Bei den Übungen merke ich immer wieder, wie stark Männlichkeit in unserer Gesellschaft immer noch an die Fähigkeit geknüpft ist, Gewalt auszuüben, andere Menschen abzuwerten, Feindlichkeit gegen Andere (etwa gegen FLINTA* und gegen schwule Männer) auszuüben.
Ich bin froh, dass ich mit den Jugendlichen dazu reflektieren kann und wünschte, damals hätte jemand mit mir vertrauenswürdige Gesprächsräume zu diesen Themen eröffnet. Ich war selbst stark in sexistischen Mustern verhangen und es gab kaum Alternativen zu den patriarchalen Gewalt-Traditionen. Diesbezüglich scheint sich wenig geändert zu haben.

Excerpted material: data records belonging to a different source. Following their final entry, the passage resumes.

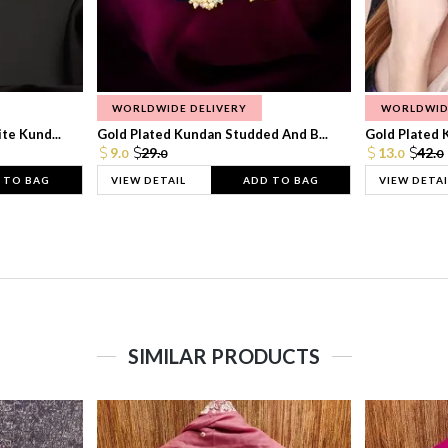
WORLDWIDE DELIVERY
WORLDWID
te Kund...
Gold Plated Kundan Studded And B...
Gold Plated 
9.
29.
13.
42.
0
0
0
0
 TO BAG
VIEW DETAIL
ADD TO BAG
VIEW DETAI
SIMILAR PRODUCTS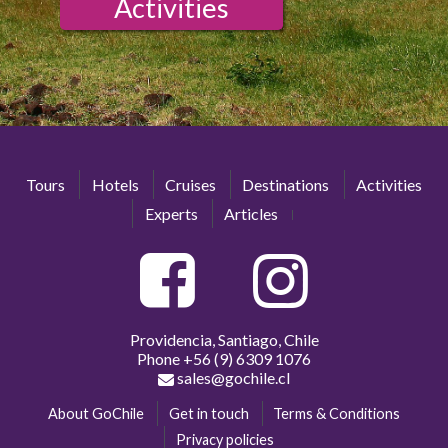
Activities
Tours
Hotels
Cruises
Destinations
Activities
Experts
Articles
Providencia, Santiago, Chile
Phone
+56 (9) 6309 1076
sales@gochile.cl
About GoChile
Get in touch
Terms & Conditions
Privacy policies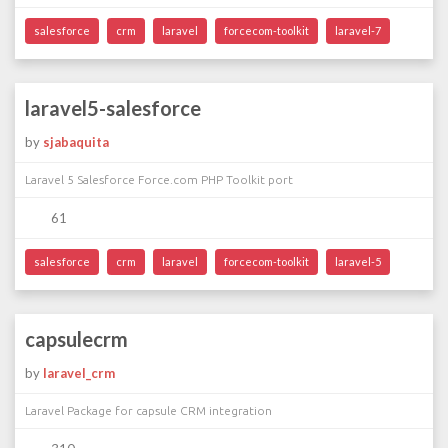
salesforce
crm
laravel
forcecom-toolkit
laravel-7
laravel5-salesforce
by
sjabaquita
Laravel 5 Salesforce Force.com PHP Toolkit port
61
salesforce
crm
laravel
forcecom-toolkit
laravel-5
capsulecrm
by
laravel_crm
Laravel Package for capsule CRM integration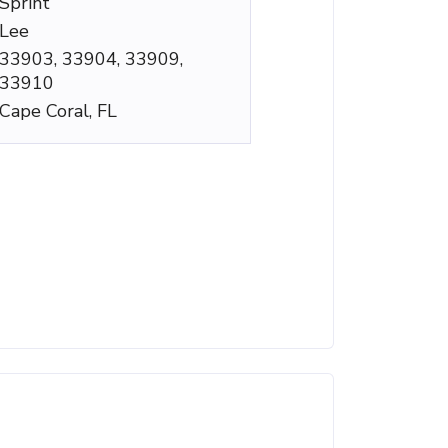
Sprint
Lee
33903, 33904, 33909,
33910
Cape Coral, FL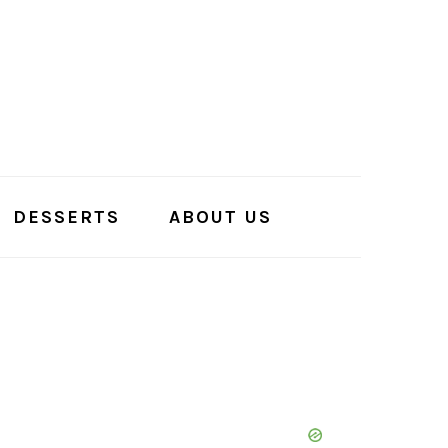
DESSERTS
ABOUT US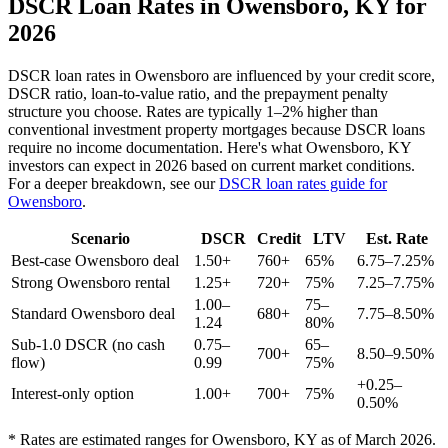
DSCR Loan Rates in
Owensboro
,
KY
for
2026
DSCR loan rates in
Owensboro
are influenced by your credit score,
DSCR ratio, loan-to-value ratio, and the prepayment penalty
structure you choose. Rates are typically 1–2% higher than
conventional investment property mortgages because DSCR loans
require no income documentation. Here's what
Owensboro
,
KY
investors can expect in 2026 based on current market conditions.
For a deeper breakdown, see our
DSCR loan rates guide for
Owensboro
.
Scenario
DSCR
Credit
LTV
Est. Rate
Best-case
Owensboro
deal
1.50+
760+
65%
6.75–7.25%
Strong
Owensboro
rental
1.25+
720+
75%
7.25–7.75%
1.00–
75–
Standard
Owensboro
deal
680+
7.75–8.50%
1.24
80%
Sub-1.0 DSCR (no cash
0.75–
65–
700+
8.50–9.50%
flow)
0.99
75%
+0.25–
Interest-only option
1.00+
700+
75%
0.50%
* Rates are estimated ranges for
Owensboro
,
KY
as of March 2026.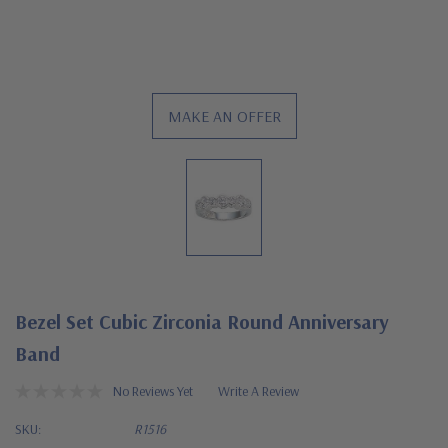
MAKE AN OFFER
Bezel Set Cubic Zirconia Round Anniversary
Band
No Reviews Yet
Write A Review
SKU:
R1516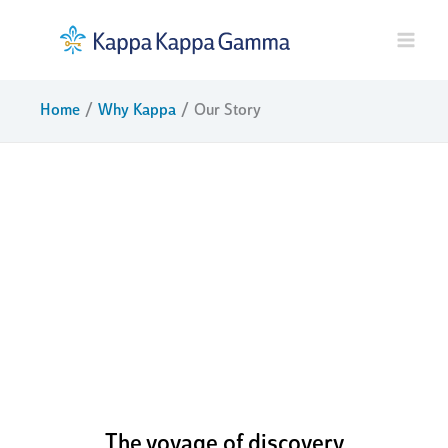
Skip
to
content
Home
Why Kappa
Our Story
boldly
challenging
ourselves to
pursue our
potential
The voyage of discovery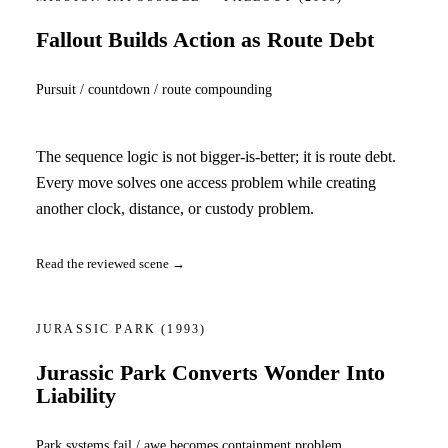
Fallout Builds Action as Route Debt
Pursuit / countdown / route compounding
The sequence logic is not bigger-is-better; it is route debt.
Every move solves one access problem while creating
another clock, distance, or custody problem.
Read the reviewed scene →
JURASSIC PARK
(1993)
Jurassic Park Converts Wonder Into
Liability
Park systems fail / awe becomes containment problem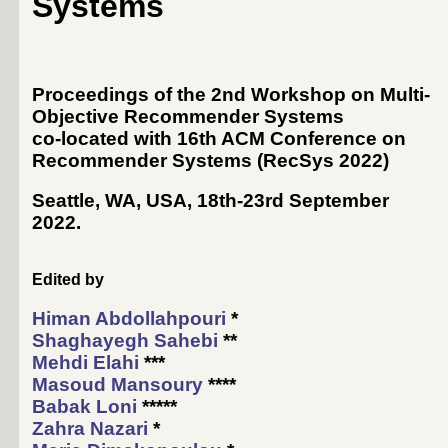
Systems
Proceedings of the 2nd Workshop on Multi-
Objective Recommender Systems
co-located with 16th ACM Conference on
Recommender Systems (
RecSys 2022
)
Seattle, WA, USA, 18th-23rd September
2022
.
Edited by
Himan Abdollahpouri
*
Shaghayegh Sahebi
**
Mehdi Elahi
***
Masoud Mansoury
****
Babak Loni
*****
Zahra Nazari
*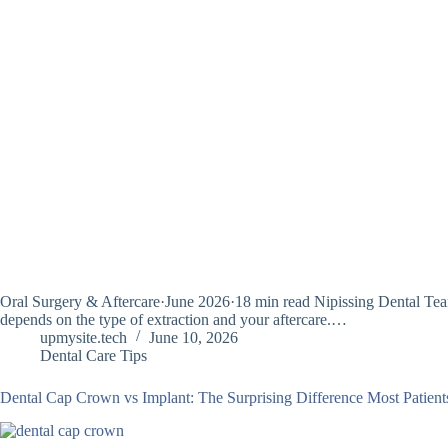
Oral Surgery & Aftercare·June 2026·18 min read Nipissing Dental Team 
depends on the type of extraction and your aftercare.…
upmysite.tech
June 10, 2026
Dental Care Tips
Dental Cap Crown vs Implant: The Surprising Difference Most Patient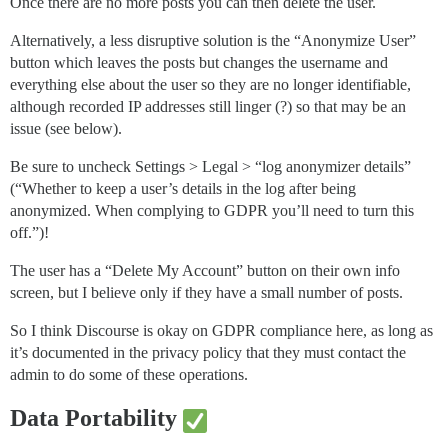
Once there are no more posts you can then delete the user.
Alternatively, a less disruptive solution is the “Anonymize User”
button which leaves the posts but changes the username and
everything else about the user so they are no longer identifiable,
although recorded IP addresses still linger (?) so that may be an
issue (see below).
Be sure to uncheck Settings > Legal > “log anonymizer details”
(“Whether to keep a user’s details in the log after being
anonymized. When complying to GDPR you’ll need to turn this
off.”)!
The user has a “Delete My Account” button on their own info
screen, but I believe only if they have a small number of posts.
So I think Discourse is okay on GDPR compliance here, as long as
it’s documented in the privacy policy that they must contact the
admin to do some of these operations.
Data Portability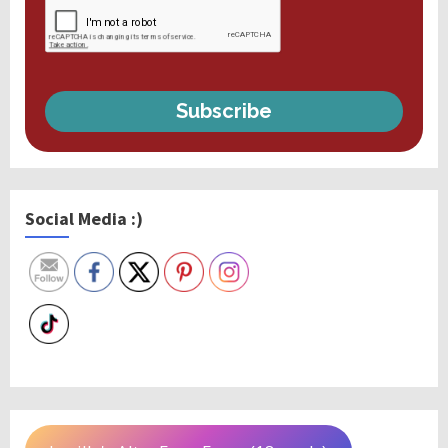
Subscribe
Social Media :)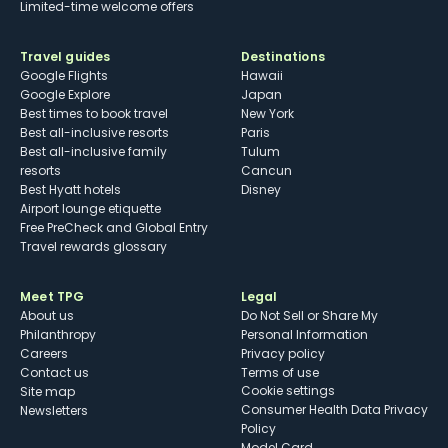
Limited-time welcome offers
Travel guides
Destinations
Google Flights
Hawaii
Google Explore
Japan
Best times to book travel
New York
Best all-inclusive resorts
Paris
Best all-inclusive family
Tulum
resorts
Cancun
Best Hyatt hotels
Disney
Airport lounge etiquette
Free PreCheck and Global Entry
Travel rewards glossary
Meet TPG
Legal
About us
Do Not Sell or Share My
Philanthropy
Personal Information
Careers
Privacy policy
Contact us
Terms of use
cookie settings
Site map
Consumer Health Data Privacy
Newsletters
Policy
Model Card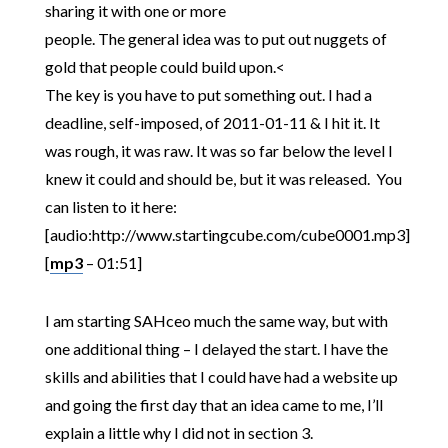
sharing it with one or more
people. The general idea was to put out nuggets of
gold that people could build upon.<
The key is you have to put something out. I had a
deadline, self-imposed, of 2011-01-11 & I hit it. It
was rough, it was raw. It was so far below the level I
knew it could and should be, but it was released. You
can listen to it here:
[audio:http://www.startingcube.com/cube0001.mp3]
[
mp3
– 01:51]
I am starting SAHceo much the same way, but with
one additional thing – I delayed the start. I have the
skills and abilities that I could have had a website up
and going the first day that an idea came to me, I’ll
explain a little why I did not in section 3.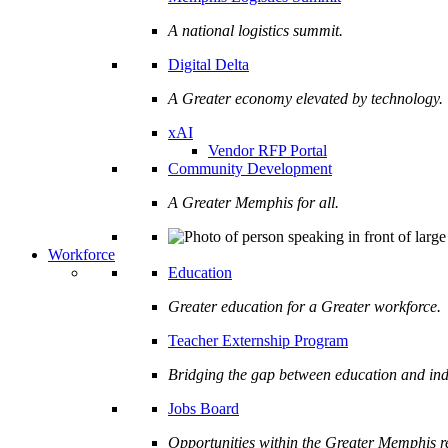
A national logistics summit.
Digital Delta
A Greater economy elevated by technology.
xAI
Vendor RFP Portal
Community Development
A Greater Memphis for all.
Workforce
Education
Greater education for a Greater workforce.
Teacher Externship Program
Bridging the gap between education and ind
Jobs Board
Opportunities within the Greater Memphis r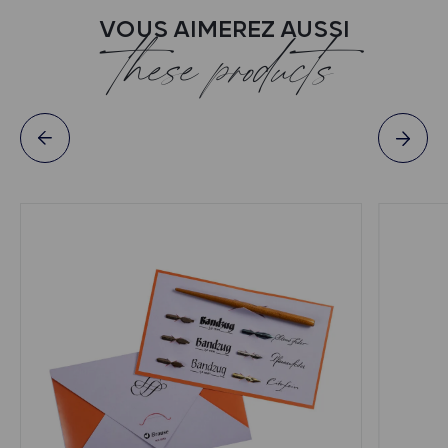
VOUS AIMEREZ AUSSI
these products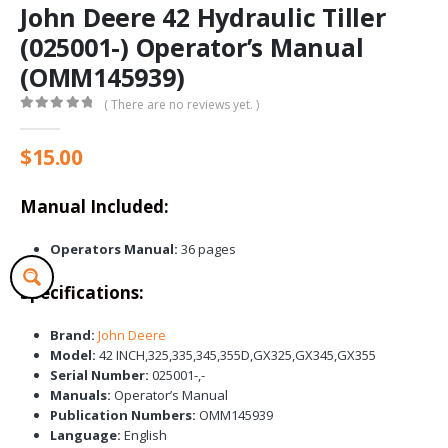
John Deere 42 Hydraulic Tiller
(025001-) Operator’s Manual
(OMM145939)
( There are no reviews yet. )
0
out of 5
$
15.00
Manual Included:
Operators Manual:
36 pages
Specifications:
Brand:
John Deere
Model:
42 INCH,325,335,345,355D,GX325,GX345,GX355
Serial Number:
025001-,-
Manuals:
Operator’s Manual
Publication Numbers:
OMM145939
Language:
English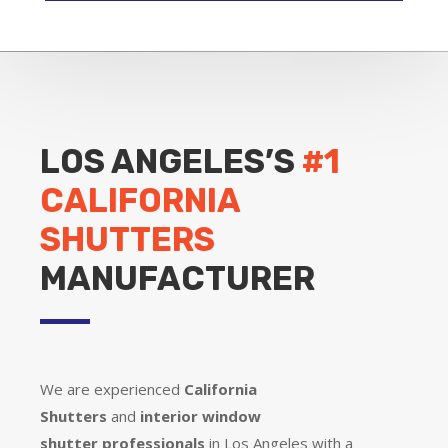
LOS ANGELES’S
#1
CALIFORNIA
SHUTTERS
MANUFACTURER
We are experienced
California
Shutters
and
interior window
shutter
professionals
in Los Angeles with a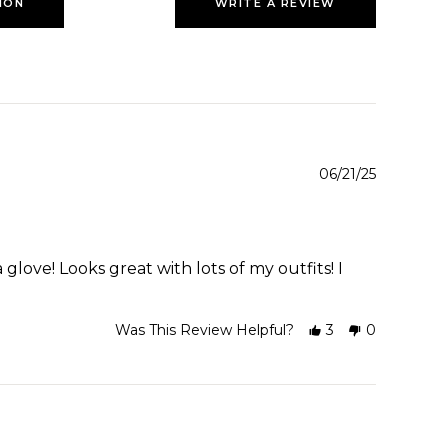
ION
WRITE A REVIEW
06/21/25
glove! Looks great with lots of my outfits! I
Was This Review Helpful?
3
0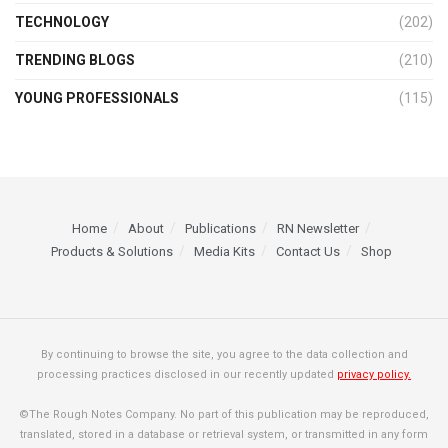
TECHNOLOGY
(202)
TRENDING BLOGS
(210)
YOUNG PROFESSIONALS
(115)
Home
About
Publications
RN Newsletter
Products & Solutions
Media Kits
Contact Us
Shop
By continuing to browse the site, you agree to the data collection and
processing practices disclosed in our recently updated
privacy policy.
©The Rough Notes Company. No part of this publication may be reproduced,
translated, stored in a database or retrieval system, or transmitted in any form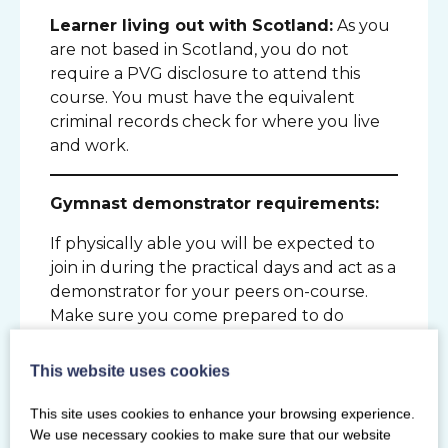
Learner living out with Scotland:
As you
are not based in Scotland, you do not
require a PVG disclosure to attend this
course. You must have the equivalent
criminal records check for where you live
and work.
Gymnast demonstrator requirements:
If physically able you will be expected to
join in during the practical days and act as a
demonstrator for your peers on-course.
Make sure you come prepared to do
gymnastics. You do not need to bring
participants with you to be course
This website uses cookies
demonstrators.
This site uses cookies to enhance your browsing experience.
We use necessary cookies to make sure that our website
Additional requirements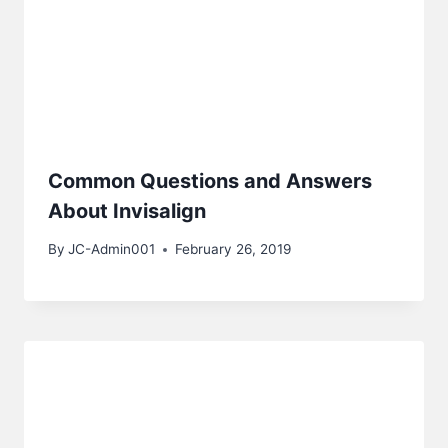
Common Questions and Answers
About Invisalign
By
JC-Admin001
February 26, 2019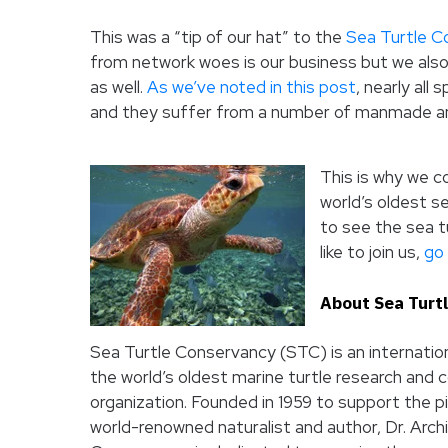
This was a “tip of our hat” to the
Sea Turtle C
from network woes is our business but we also 
as well.
As we’ve noted in this post
, nearly all
and they suffer from a number of manmade an
This is why we c
world’s oldest s
to see the sea tu
like to join us,
go 
About Sea Turt
Sea Turtle Conservancy (STC) is an internation
the world’s oldest marine turtle research and 
organization. Founded in 1959 to support the p
world-renowned naturalist and author, Dr. Archi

Eine Erfahrung ganz frisch aus einem der Workshops: Jungs haben teilweise frauenfeindliche und homofeindliche Aussagen getätigt. Zugleich gaben sie (alle Schüler waren weiß) an, dass sexualisierte Gewalt in erster Linie von “ausländischen Männern” verübt würde. Kaum einer der Jungs wusste, dass sexualisierte Gewalt meist durch enge Bezugspersonen verübt wird, in der Familie, im Verein, in der Kirche, in der Betreuungsstätte, in der Schule, im Altersheim … Kaum jemand wusste, dass Sexismus/sexualisierte Gewalt in der ganzen Gesellschaft vorkommt, transversal durch alle gesellschaftlichen Klassen. Der rassistische Reflex, dieses primär männliche Gewaltproblem auf “Ausländer” abzuschieben, war in der Gruppe sehr stark und ein einfacher Weg, eigene Verantwortung abzuladen.
Es tut mir sehr leid zu sehen, dass Projektunterricht durch Expert:innen im Bereich Sexualpädagogik und Gewaltprävention in Südtirol nicht flächendeckend gefördert wird.
Ich weiß, dass Sexualität und sexualisierte Gewalt in vielen Familien immer noch große Tabu sind und viele Kinder und Jugendliche zu diesen Themen primär durch Pornografie “unterrichtet” werden.
Gerne möchte ich diese beiden Bücher zum Thema empfehlen:
Wir brechen das Schweigen. Betroffene sprechen über sexuellen Missbrauch.
von Veronika Oberbichler, Georg Lembergh
Männer, Männlichkeit und Liebe. Der Wille zur Veränderung von bell hooks
Auch diesen Podcast empfehle ich:
Stachel und Herz - kritische Männlichkeit
Sollten Sie selbst sexualisierte Gewalt erfahren haben: Sie sind nicht allein! Melden Sie sich vertraulich bei Familienberatungsstellen, bei Frauen Gegen Gewalt, bei Frauen Helfen Frauen oder in Akutsituationen auch gleich unter Notruf 112. Dasselbe gilt, falls Sie Menschen in Ihrem Umfeld kennen, die von Gewalt betroffen sind. Schauen wir nicht weg. Schauen wir hin. Nennen wir Gewalt beim Namen. Sichern wir Unterstützung. Durchbrechen wir die Mauern des Schweigens.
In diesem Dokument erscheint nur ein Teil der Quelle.